- _WHAT YOU HAVE TO DO_
Pictures do not belong in the copy; retype the records below exactly.

====== MATERIAL PROVIDED ======

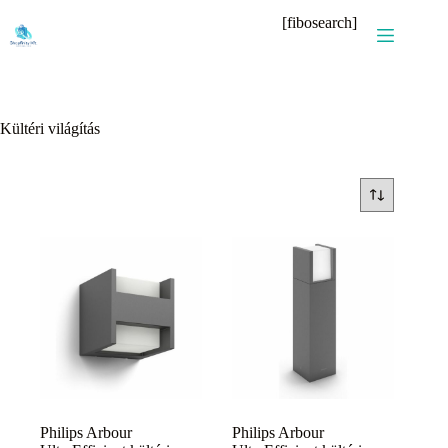
Skip
[fibosearch]
to
content
Kültéri világítás
Philips Arbour
Philips Arbour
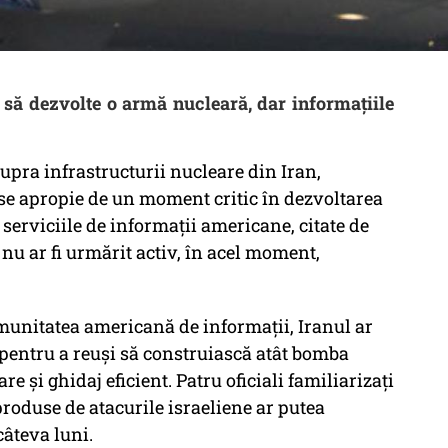
e să dezvolte o armă nucleară, dar informațiile
supra infrastructurii nucleare din Iran,
se apropie de un moment critic în dezvoltarea
serviciile de informații americane, citate de
 nu ar fi urmărit activ, în acel moment,
munitatea americană de informații, Iranul ar
 pentru a reuși să construiască atât bomba
re și ghidaj eficient. Patru oficiali familiarizați
produse de atacurile israeliene ar putea
âteva luni.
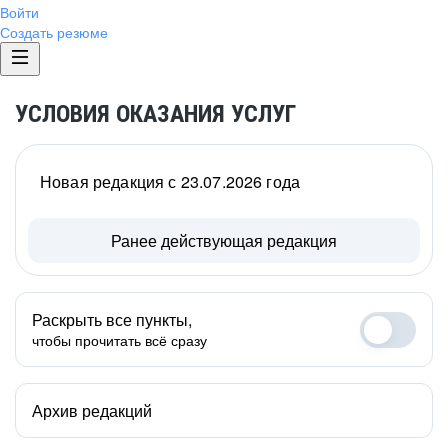
Войти
Создать резюме
УСЛОВИЯ ОКАЗАНИЯ УСЛУГ
Новая редакция с 23.07.2026 года
Ранее действующая редакция
Раскрыть все пункты,
чтобы прочитать всё сразу
Архив редакций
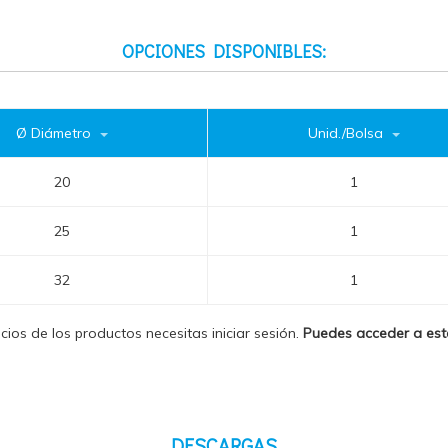
OPCIONES DISPONIBLES:
Ø Diámetro
Unid./Bolsa
20
1
25
1
32
1
ecios de los productos necesitas iniciar sesión.
Puedes acceder a es
DESCARGAS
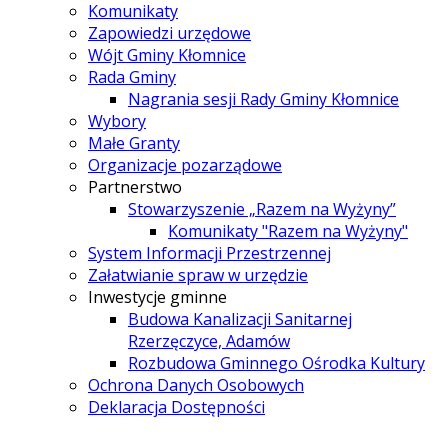
Komunikaty
Zapowiedzi urzędowe
Wójt Gminy Kłomnice
Rada Gminy
Nagrania sesji Rady Gminy Kłomnice
Wybory
Małe Granty
Organizacje pozarządowe
Partnerstwo
Stowarzyszenie „Razem na Wyżyny”
Komunikaty "Razem na Wyżyny"
System Informacji Przestrzennej
Załatwianie spraw w urzędzie
Inwestycje gminne
Budowa Kanalizacji Sanitarnej
Rzerzęczyce, Adamów
Rozbudowa Gminnego Ośrodka Kultury
Ochrona Danych Osobowych
Deklaracja Dostępności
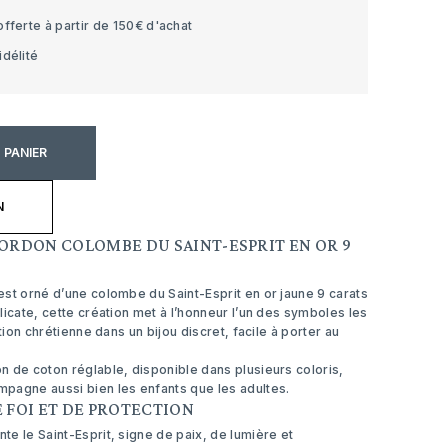
offerte à partir de 150€ d'achat
idélité
 PANIER
N
ORDON COLOMBE DU SAINT-ESPRIT EN OR 9
st orné d’une colombe du Saint-Esprit en or jaune 9 carats
licate, cette création met à l’honneur l’un des symboles les
ition chrétienne dans un bijou discret, facile à porter au
 de coton réglable, disponible dans plusieurs coloris,
pagne aussi bien les enfants que les adultes.
 FOI ET DE PROTECTION
e le Saint-Esprit, signe de paix, de lumière et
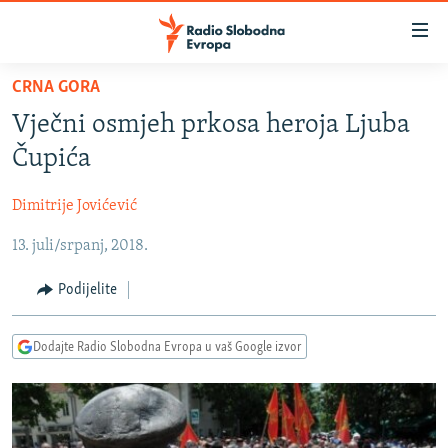
Dostupni
linkovi
Pređite
CRNA GORA
na
VIJESTI
Vječni osmjeh prkosa heroja Ljuba
glavni
BOSNA I HERCEGOVINA
sadržaj
Čupića
SRBIJA
Pređite
na
Dimitrije Jovićević
KOSOVO
glavnu
13. juli/srpanj, 2018.
CRNA GORA
navigaciju
Pređite
VIZUELNO
Podijelite
na
PODCASTI
VIDEO
pretragu
Dodajte Radio Slobodna Evropa u vaš Google izvor
RAT U UKRAJINI
FOTOGALERIJE
KINA NA BALKANU
INFOGRAFIKE
RSE PRIČE IZ SVIJETA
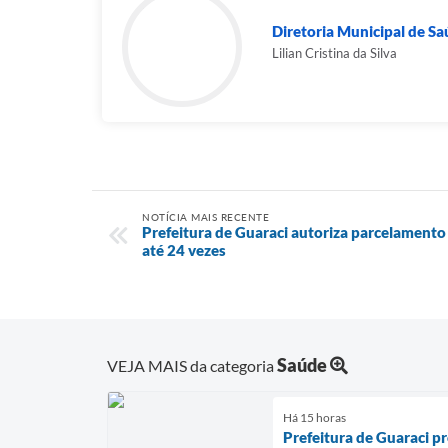
Diretoria Municipal de S
Lilian Cristina da Silva
NOTÍCIA MAIS RECENTE
Prefeitura de Guaraci autoriza parcelamento
até 24 vezes
Saúde
VEJA MAIS da categoria
Há 15 horas
Prefeitura de Guaraci p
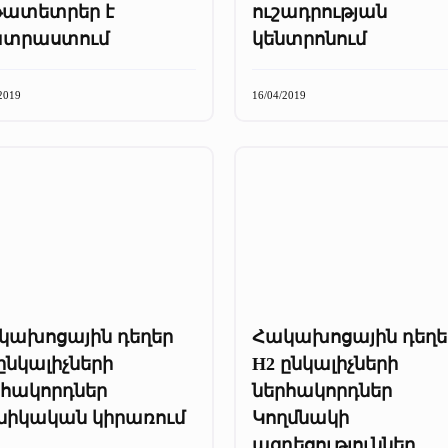
թատետրեր է
ուշադրության
տրաստում
կենտրոնում
2019
16/04/2019
կախոցային դեղեր
Հակախոցային դեղե
ընկալիչների
H2 ընկալիչների
րհակորդներ
ներհակորդներ
ինիկական կիրառում
Կողմնակի
ազդեցություններ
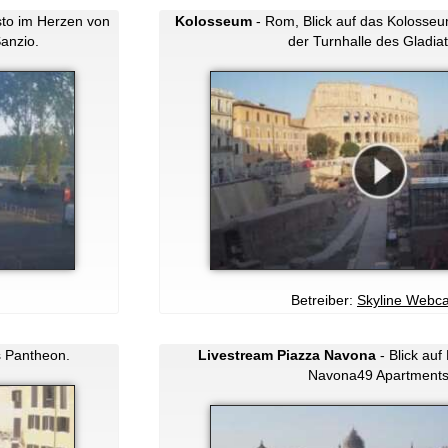
isto im Herzen von
Kolosseum
- Rom, Blick auf das Kolosse
anzio.
der Turnhalle des Gladiat
Betreiber:
Skyline Webc
s Pantheon.
Livestream Piazza Navona
- Blick au
Navona49 Apartments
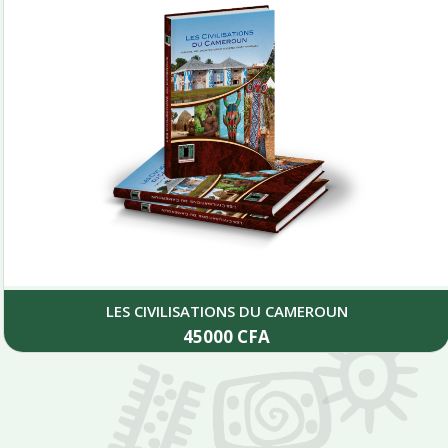
LES CIVILISATIONS DU CAMEROUN
45000
CFA
Add to cart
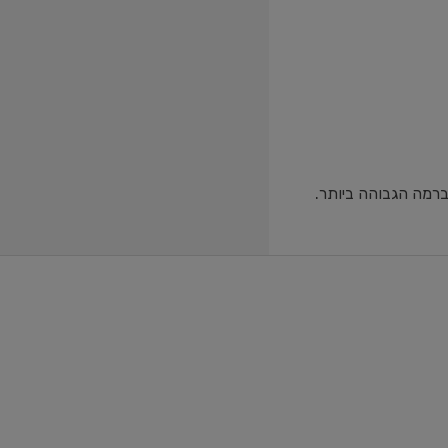
ברמה הגבוהה ביותר.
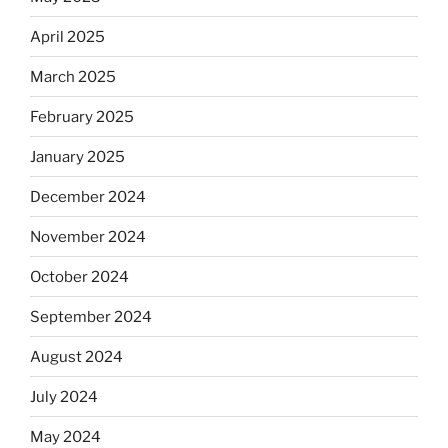
April 2025
March 2025
February 2025
January 2025
December 2024
November 2024
October 2024
September 2024
August 2024
July 2024
May 2024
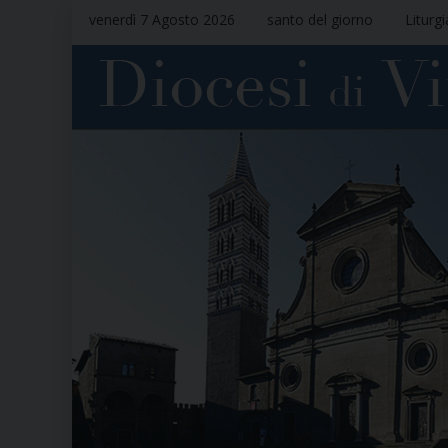
venerdì 7 Agosto 2026
santo del giorno
Liturg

======

- _WORKED SOLUTION_
Skip
[fibosearch]
to
content
Kültéri világítás
Philips Arbour
Philips Arbour
e să dezvolte o armă nucleară, dar informațiile
supra infrastructurii nucleare din Iran,
se apropie de un moment critic în dezvoltarea
serviciile de informații americane, citate de
 nu ar fi urmărit activ, în acel moment,
munitatea americană de informații, Iranul ar
 pentru a reuși să construiască atât bomba
re și ghidaj eficient. Patru oficiali familiarizați
produse de atacurile israeliene ar putea
âteva luni.
Войти
Создать резюме
УСЛОВИЯ ОКАЗАНИЯ УСЛУГ
Новая редакция с 23.07.2026 года
Ранее действующая редакция
Раскрыть все пункты,
чтобы прочитать всё сразу
Архив редакций
OPCIONES DISPONIBLES:
Ø Diámetro
Unid./Bolsa
20
1
25
1
32
1
ecios de los productos necesitas iniciar sesión.
Puedes acceder a es
DESCARGAS
Komunikaty
Zapowiedzi urzędowe
Wójt Gminy Kłomnice
Rada Gminy
Nagrania sesji Rady Gminy Kłomnice
Wybory
Małe Granty
Organizacje pozarządowe
Partnerstwo
Stowarzyszenie „Razem na Wyżyny”
Komunikaty "Razem na Wyżyny"
System Informacji Przestrzennej
Załatwianie spraw w urzędzie
Inwestycje gminne
Budowa Kanalizacji Sanitarnej
Rzerzęczyce, Adamów
Rozbudowa Gminnego Ośrodka Kultury
Ochrona Danych Osobowych
Deklaracja Dostępności
offerte à partir de 150€ d'achat
idélité
 PANIER
N
ORDON COLOMBE DU SAINT-ESPRIT EN OR 9
st orné d’une colombe du Saint-Esprit en or jaune 9 carats
licate, cette création met à l’honneur l’un des symboles les
ition chrétienne dans un bijou discret, facile à porter au
 de coton réglable, disponible dans plusieurs coloris,
pagne aussi bien les enfants que les adultes.
 FOI ET DE PROTECTION
e le Saint-Esprit, signe de paix, de lumière et
Dostupni
linkovi
Pređite
CRNA GORA
na
VIJESTI
Vječni osmjeh prkosa heroja Ljuba
glavni
BOSNA I HERCEGOVINA
sadržaj
Čupića
SRBIJA
Pređite
na
Dimitrije Jovićević
KOSOVO
glavnu
13. juli/srpanj, 2018.
CRNA GORA
navigaciju
Pređite
VIZUELNO
Podijelite
na
PODCASTI
VIDEO
pretragu
Dodajte Radio Slobodna Evropa u vaš Google izvor
RAT U UKRAJINI
FOTOGALERIJE
KINA NA BALKANU
INFOGRAFIKE
RSE PRIČE IZ SVIJETA
Diretoria Municipal de S
Lilian Cristina da Silva
NOTÍCIA MAIS RECENTE
Prefeitura de Guaraci autoriza parcelamento
até 24 vezes
Saúde
VEJA MAIS da categoria
Há 15 horas
Prefeitura de Guaraci p
թատետրեր է
ուշադրության
տրաստում
կենտրոնում
2019
16/04/2019
կախոցային դեղեր
Հակախոցային դեղե
ընկալիչների
H2 ընկալիչների
րհակորդներ
ներհակորդներ
ինիկական կիրառում
Կողմնակի
ազդեցություններ
isto im Herzen von
Kolosseum
- Rom, Blick auf das Kolosse
anzio.
der Turnhalle des Gladiat
Betreiber:
Skyline Webc
s Pantheon.
Livestream Piazza Navona
- Blick au
Navona49 Apartments
LES CIVILISATIONS DU CAMEROUN
45000
CFA
Add to cart
ברמה הגבוהה ביותר.
April 2025
March 2025
February 2025
January 2025
December 2024
November 2024
October 2024
September 2024
August 2024
July 2024
May 2024
venerdì 7 Agosto 2026
santo del giorno
Liturg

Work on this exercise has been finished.